In: Nursing
Case Study, Chapter 10, Principles and Practices of Rehabilitation
1. Mrs. Adams, 72 years of age, is admitted to the rehab unit with the diagnosis of stroke. The stroke affected the limbic area in the brain, which has caused the patient to have emotional labiality (her mood changes rapidly because she misinterprets situations). As a result of the emotional labiality, she sometimes refuses to be repositioned or to participate in physical or occupational therapy. She sometimes also refuses to eat and drink. The patient’s right side is paralyzed and flaccid. She has no feeling on her right side. She has reddened areas on her coccyx and both heels at least 1 cm in diameter that do not go away with repositioning. She is incontinent of urine and stool. She has problems with communication called global aphasia (difficulties understanding speech and the written word and difficulties with speaking and writing). She is 5 feet tall and weighs 178 pounds. She has a tendency to develop skin tears because her skin is thin, and she has several bandages on her arms. The family states they are concerned because the staff on the previous medical-surgical unit would drag their mother up in bed when she slid down. The staff would chart when their mother refused to be repositioned and then would not reposition her for hours. (Learning Objectives 2 and 4)
Explain the pathophysiology of the risk factors that predispose Mrs. Adams to developing pressure ulcers?
What nursing measures need to be instituted for Mrs. Adams based on the information presented in the case study?
2. You are assigned to care for David Ramsey, a 22-year-old male patient who sustained a back injury secondary to being thrown from a motorcycle. He did not damage the spinal cord, but the computed tomography revealed a compression fracture at L-2 (lumbar area). David complains of severe lower back pain with numbness and tingling in the lower extremities. You identify the following nursing diagnosis: Impaired Physical Mobility.
(Learning Objective 4)
What assessments are indicated based on this nursing diagnosis?
List other major nursing diagnoses based on David’s clinical presentation.

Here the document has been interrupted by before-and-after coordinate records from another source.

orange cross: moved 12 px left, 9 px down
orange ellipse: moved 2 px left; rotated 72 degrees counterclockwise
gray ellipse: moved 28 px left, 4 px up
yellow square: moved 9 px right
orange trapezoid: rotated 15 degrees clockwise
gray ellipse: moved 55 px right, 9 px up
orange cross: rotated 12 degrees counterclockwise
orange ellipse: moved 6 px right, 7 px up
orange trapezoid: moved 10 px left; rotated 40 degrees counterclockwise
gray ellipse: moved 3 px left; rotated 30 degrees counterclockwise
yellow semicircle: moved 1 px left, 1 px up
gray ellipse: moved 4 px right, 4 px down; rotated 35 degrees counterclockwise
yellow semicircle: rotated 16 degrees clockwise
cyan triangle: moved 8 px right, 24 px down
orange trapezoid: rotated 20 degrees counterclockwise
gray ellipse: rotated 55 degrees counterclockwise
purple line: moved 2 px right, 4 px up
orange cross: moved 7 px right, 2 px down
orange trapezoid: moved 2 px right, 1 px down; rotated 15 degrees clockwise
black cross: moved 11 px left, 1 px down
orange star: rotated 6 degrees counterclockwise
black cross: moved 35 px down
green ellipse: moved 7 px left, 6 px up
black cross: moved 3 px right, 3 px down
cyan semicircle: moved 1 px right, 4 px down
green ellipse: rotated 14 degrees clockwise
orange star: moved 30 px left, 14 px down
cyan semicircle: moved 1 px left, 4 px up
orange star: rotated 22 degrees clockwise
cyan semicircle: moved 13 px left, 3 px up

#1. CASE STUDY OF MRS. ADAMS: STROKE: PRESSURE ULCER/ DECUBITUS ULCER: are localized areas of cellular necrosis that develops when the external pressure is greater than the capillary pressure. PATHOPHYSIOLOGY: After a stroke , patients are at particular risk for pressure ulcers because of having numerous factors contributing to skin breakdown. They include a) abnormal sensation b) contracture c) malnutrition d) immobility e) muscle and soft tissue atrophy. NURSING INTERVENTIONS: STROKE: Nursing interventions of stroke rely at preventing secondary brain damage( to reduce the risk for intracranial pressure). The nurse should a) maintain the airway and b) providing the support by giving fluid and electrolytes and checking vital signs DECUBITUS ULCER: a) Turn the position of the patient every 2hours to stop ulcrs from forming. b) Place soft cushioning between bony prominences (ankles, wrist and other hard bone areas) where pressure ulcers can easily form.c) Keep the skin dry and moisture free to reduce the risk of developing pressure ulcers. d) The nurse should inspect the skin daily for areas of redness and warmth , to find out the signs of forming pressure ulcers.GLOBAL APHASIA: a) The nuse intervention for global aphasia include communication with the patient. While communicating the nurse should a) reduce the background noise and distractions to understand by the patient. b) use clear and simple language c) allow space for conversation (give the patient time to respond). #2. CASE STUDY OF DAVID RAMSEY: ASSESSMENT FOR IMPAIRED PHYSICAL MOBILITY: Impaired physical mobility is characterized by the following signs and symptoms such as a) inability to move or bend b) back pain c) muscle spasm d) anxiety OTHER MAJOR NURSING DIAGNOSIS: Other nursing diagnosis includes a) acute pain related to fracture, soft tissue injury and muscle spasm b) risk for periperal neurovascular dysfunction related to reduction in blood flow c) impare skin integrity related to increased susceptibility to falling that may cause physical harm d) risk for infection related to opening in the skin due to fracture.